Dos personas son tres amables y corteses opiniones. Ciudad multirracial, donde los ropajes hablan de proximidades desde el Himalaya hasta la costa africana. Rastas, conviven con chilabas y variedad de turbantes. Mujeres y hombres bellísimos donde se entremezclan todas las rutas del Mediterráneo, del Tirreno, del Jónico y del Adriático. A bordo de la navetta, un bus turístico gratuito que recorre los puntos claves son más los pasajeros con bolsas de compras de mercado que los turistas.
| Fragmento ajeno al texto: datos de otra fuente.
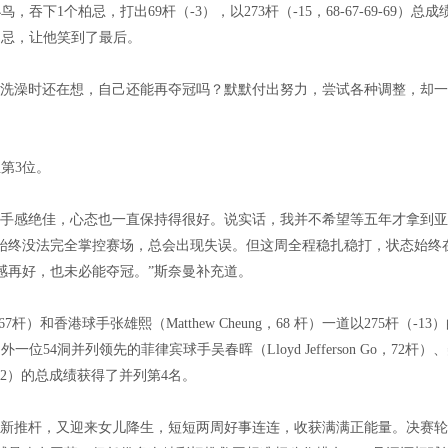
1个柏忌，打出69杆（-3），以273杆（-15，68-67-69-69）总成
柏忌，让他笑到了最后。
我洗澡时还在想，自己还能再夺冠吗？默默付出努力，尝试各种调整，却
第3位。
杆手感绝佳，心态也一直保持得很好。说实话，我并不希望等五年才拿到
始终没法完全掌控赛场，总会出现失误。但这周全程稳扎稳打，状态始终
感再好，也未必能夺冠。”斯奈曼补充道。
e，67杆）和香港球手张雄熙（Matthew Cheung，68 杆）一道以275杆（-13
4洞并列领先的菲律宾球手吴春晖（Lloyd Jefferson Go，72杆）
杆（-12）的总成绩获得了并列第4名。
、新推杆，又迎来女儿降生，短短两周好事连连，收获满满正能量。决赛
Dos mujeres mayores comentan algún evento político de la ciudad y una remata con un: "como dijo Platón..." y dice la cita; a lo que otro pasajero retruca que esa frase no es de Platón sino de Tucídides.

A dos cuadras del hotel encontramos una tienda de delicatessen con especialidades de la isla. Desde la calle llega el estruendo de una motoneta de un adolescente, a la que le adosó dos parlantes tan grandes como él, desde donde resuena música electrónica. El ruido es insoportable. Pienso que de ser Don Vito Corleone le habría mandado al descomunal y acromegálico Luca Brasi para que lo fondee, motoneta y parlantes incluido, en la parte más honda de La Cala.

Un señor mayor, de traje y corbata, que espera en la cola de la caja interrumpe mis pensamientos homicidas y dice con voz muy calma: "La mamma del imbecile è de servizio"; manera tan elegante como elíptica para decir que la madre del motonetista ejerce la profesión más antigua del mundo. Nuestras carcajadas se suman a la del resto de los compradores. Una agudeza de Gracián, pero dicha por el príncipe de Salina, Fabrizio Corbera; el de Giuseppe Tomasi di Lampedusa.